Outside in a parked Mercedes sat Ali Hassan Al-Majeed, a cousin of Saddam’s who had earned the nickname ‘The Hammer of the Kurds’ after gassing villages in northern Iraq with chemical weapons in 1989. Al-Majeed was on a mobile phone, describing each step of the assault to Saddam as it happened.
‘We have 17 bodies,’ he said. The only member of the family who was missing was Kamel himself. Saddam barked: ‘I want his body.’
As bulldozers were brought in to destroy the house, Kamel, naked to the waist, wounded and bleeding, burst from a hiding place inside and appeared at a door brandishing his personal pistol and a machinegun.
He had barely fired a shot before he was riddled with bullets. When the gunfire ceased, Al-Majeed walked up to the body and emptied his pistol into it. He dragged Kamel by one foot through the sand, yelling to his men and to neighbours cowering behind closed doors: ‘Come and see the fate of a traitor.’ The bulldozers moved in and the house was razed.
The massacre was a vivid reminder to the people of the ruthlessness of the regime under which they live. If Saddam was willing to eliminate close and even innocent members of his own family in such a fashion, there was no limit to what he could do to them.

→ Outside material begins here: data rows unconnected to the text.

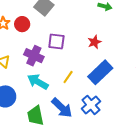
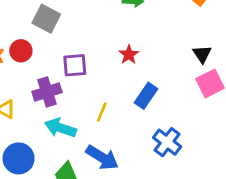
purple cross: (34, 56) -> (47, 92), turned -30
blue rectangle: (100, 72) -> (146, 96), size x0.7
blue cross: (91, 105) -> (167, 142), moved

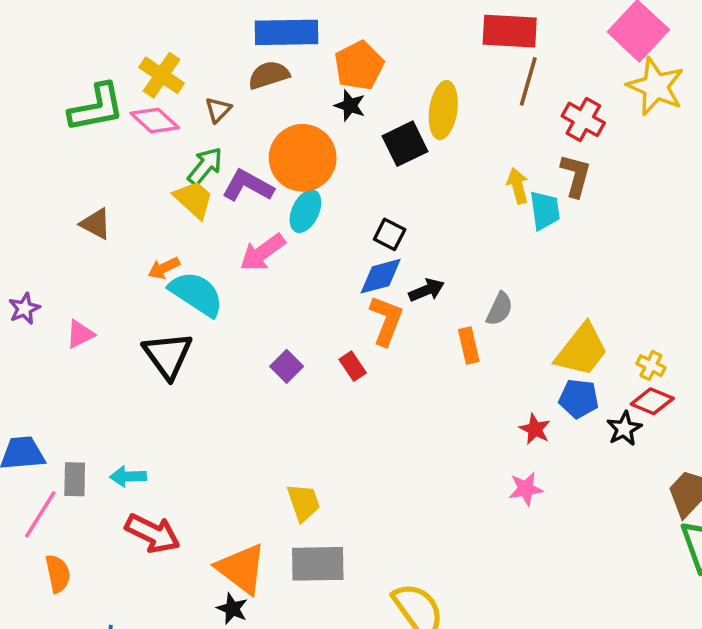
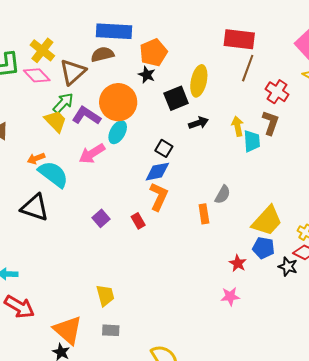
brown triangle: (218, 110) -> (73, 72), size x1.8
black arrow: (426, 290) -> (199, 123), moved
black triangle: (168, 355) -> (35, 207), turned -40
black star: (624, 429) -> (288, 267), turned -30
gray rectangle: (318, 564) -> (111, 330), size x0.6

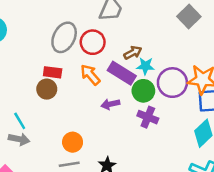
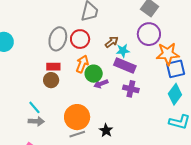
purple rectangle: (122, 73) -> (125, 65), moved
orange arrow: (90, 75) -> (82, 64), turned 72
purple circle: (172, 83) -> (149, 34), moved
green circle: (143, 91) -> (94, 74), moved
orange circle: (73, 142) -> (77, 117), size x1.6

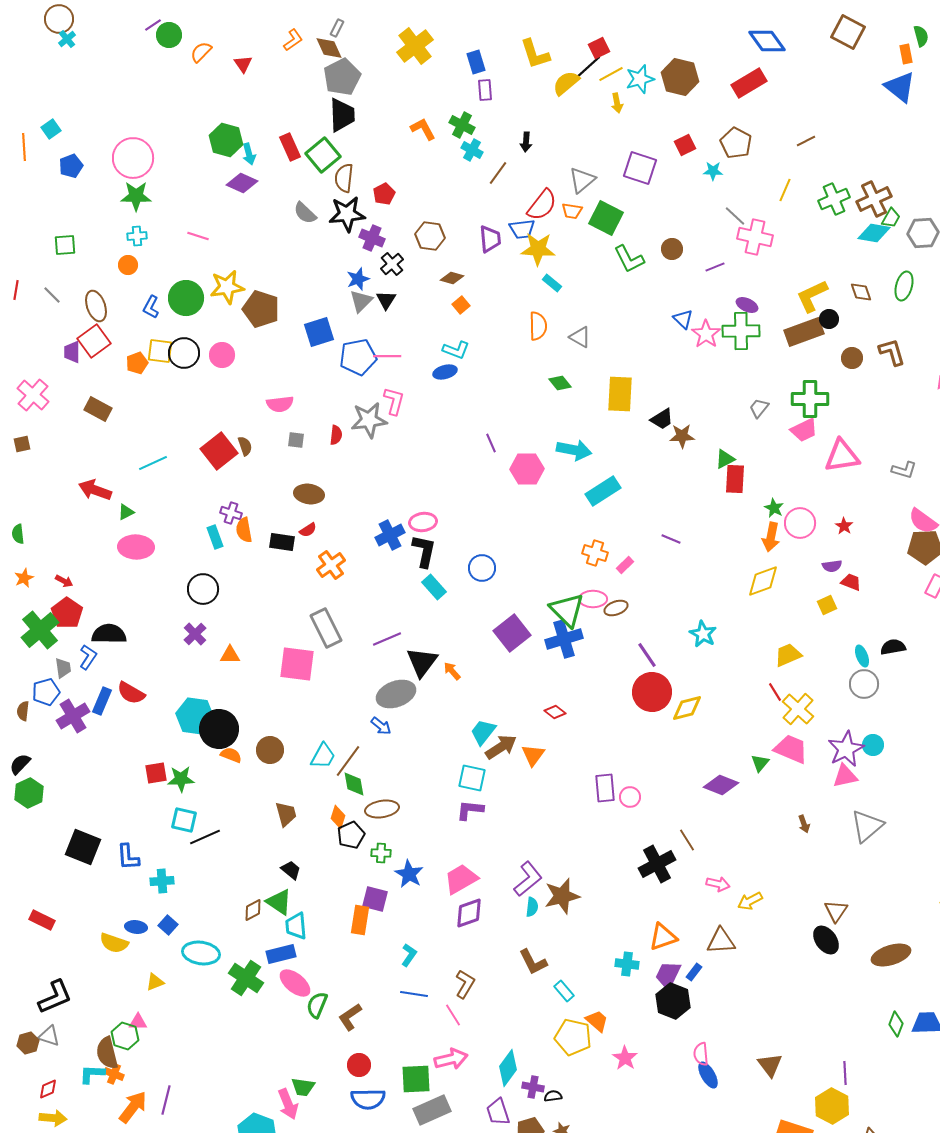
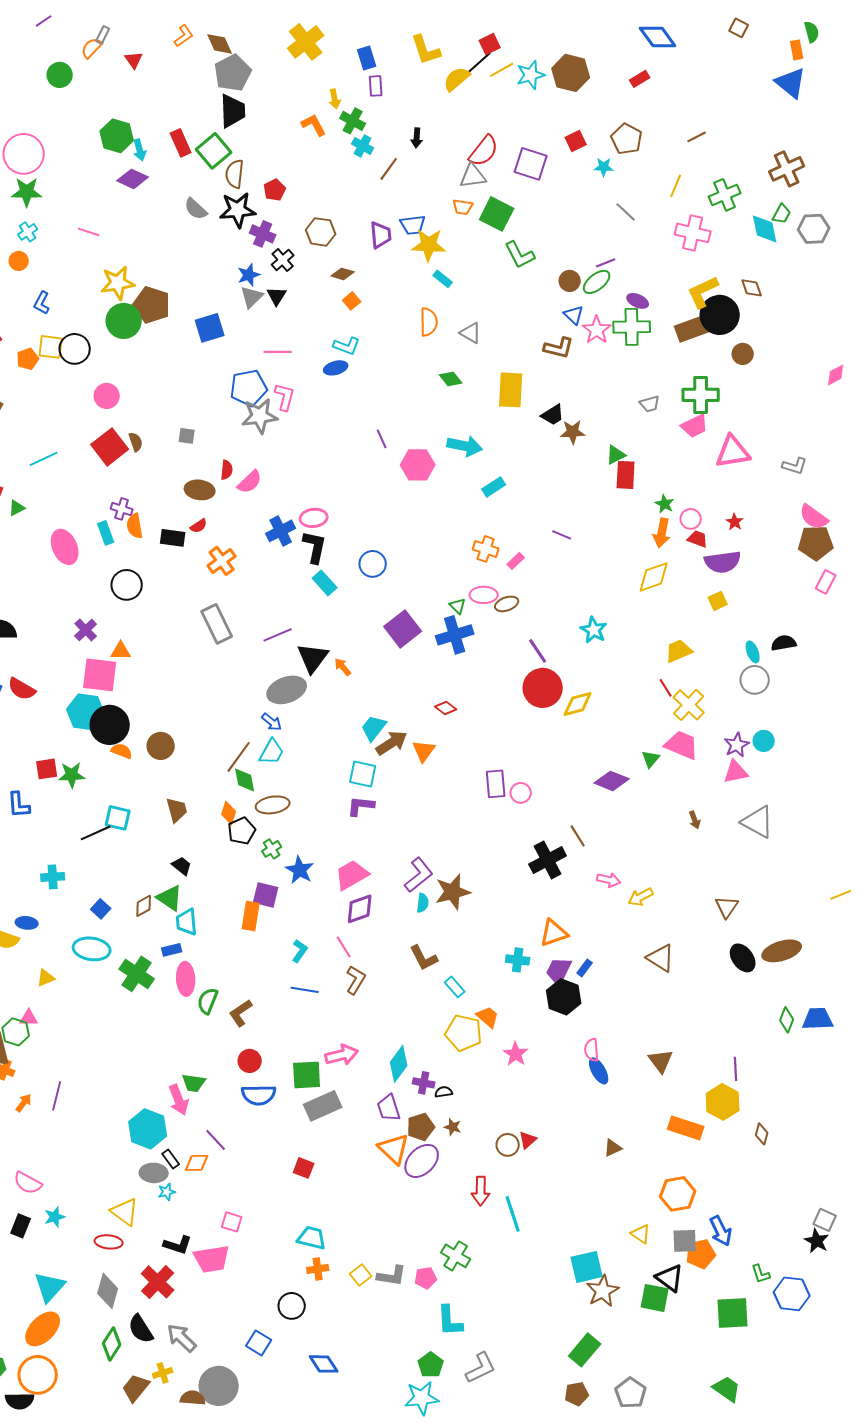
gray rectangle: (337, 28) -> (103, 35), moved
brown square: (848, 32) -> (739, 28), size x0.6
green circle: (169, 35) -> (60, 75), moved
red rectangle: (749, 83) -> (640, 79), size x0.6
yellow arrow: (617, 103) -> (335, 99), moved
gray triangle: (582, 180) -> (473, 176), turned 32
brown cross: (874, 199) -> (787, 169), moved
red semicircle: (542, 205) -> (484, 151), moved
cyan diamond: (874, 233) -> (765, 229), turned 68
cyan cross: (137, 236) -> (28, 232), turned -30
pink cross: (755, 237) -> (693, 233), moved
brown circle: (672, 249) -> (570, 281), moved
green ellipse: (904, 286) -> (597, 282), moved, turned 36
green circle: (186, 298) -> (124, 321), moved
black circle: (829, 319) -> (720, 315), size x2.0
brown L-shape: (892, 352) -> (559, 348), moved, turned 120
pink circle: (222, 355) -> (107, 396), moved
blue pentagon: (358, 357) -> (249, 388), moved
pink semicircle: (280, 404) -> (250, 482), moved, turned -36
gray trapezoid: (759, 408) -> (650, 404), turned -145
red semicircle: (336, 435) -> (227, 470), moved
cyan rectangle: (603, 491) -> (494, 487), size x0.7
pink circle: (800, 523) -> (691, 519), size x0.7
pink ellipse: (136, 547) -> (65, 547), moved, turned 64
purple semicircle: (832, 566) -> (723, 562), size x1.8
red trapezoid: (851, 582) -> (698, 539), moved
black circle: (203, 589) -> (127, 585), moved
green triangle: (567, 610) -> (458, 606), size x0.5
pink square: (297, 664) -> (100, 675), moved
purple star: (846, 749) -> (737, 745), size x0.7
cyan trapezoid: (323, 756) -> (272, 752), moved
cyan square: (184, 820) -> (118, 818), moved
gray triangle: (867, 826) -> (758, 822), turned -51
green cross: (381, 853) -> (272, 849), turned -36
blue L-shape: (128, 857) -> (19, 805), moved
blue square: (168, 925) -> (101, 909), moved
black ellipse: (826, 940) -> (743, 958), moved
brown triangle: (721, 941) -> (661, 958), moved, turned 36
blue rectangle: (281, 954) -> (172, 950), size x0.7
pink ellipse: (295, 983) -> (186, 979), turned 48
pink line: (453, 1015) -> (344, 947), moved
orange arrow: (133, 1107) -> (24, 1103), size x0.6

During the summer, however, came two further reminders of the apparent futility of resistance. In June a member of the presidential bodyguard fired shots at Saddam and was executed. Less than a month later, according to western diplomats and Iraqi exiles, a rebel group of Iraqi officers planned to kill Saddam by bombing a presidential palace from a plane that was to have taken off from Rasheed airport in Baghdad.
The conspiracy was discovered and hundreds of members of Saddam’s armed forces were arrested. Between 1 and 3 August, 120 of the officers were executed.
Iraqis have grown used to atrocities since Saddam came to prominence. His first known political act was an attempt in 1959 to gun down Abdel-Karim Qassem, then the Iraqi leader. When he became president 20 years later, he began by accusing 21 senior members of the leadership of treason. He formed a firing squad with his remaining colleagues, and together they shot all the condemned men.
In the years that followed, his people learned to voice their opposition only to close friends and family. Criticism of Saddam is punishable by death, and the security services are ubiquitous. Iraqi couples do not even speak in front of their own children for fear they might innocently repeat something and bring down the wrath of the regime.
The long series of confrontations into which Saddam has led Iraq has made life immensely difficult in a country whose citizens should be as pampered as those of Saudi Arabia. Iraq, unlike most Arab states, has both oil and water. Two huge rivers, the Tigris and Euphrates, nourish the land, and before the imposition of United Nations sanctions following the invasion of Kuwait in August 1990, Iraq earned $10 billion a year by lifting 3m barrels of oil a day.
Much of the money was spent on creating not comfort, but the largest army in the Middle East. Within a year of taking power, Saddam ordered the invasion of Iran, starting a bitter war that lasted for eight years and left 1 million people dead.
The attack on Kuwait was another miscalculation. The 43 days of allied bombing, supported by Arab countries afraid of his might, destroyed not only military sites but roads, bridges, oil refineries, communications, sewage facilities and the rest of an extensive infrastructure built by oil revenues.
Last week’s conflict, in which Iraqi support for one group of Kurds against another provoked two waves of bombardment with American cruise missiles, was by no means the first test of the allies’ resolve since the Gulf War. But after previous confrontations, Saddam has simply waited out his enemies. Those close to him say he is proud to have outlasted in office both George Bush and Margaret Thatcher, who led the coalition against him in 1990.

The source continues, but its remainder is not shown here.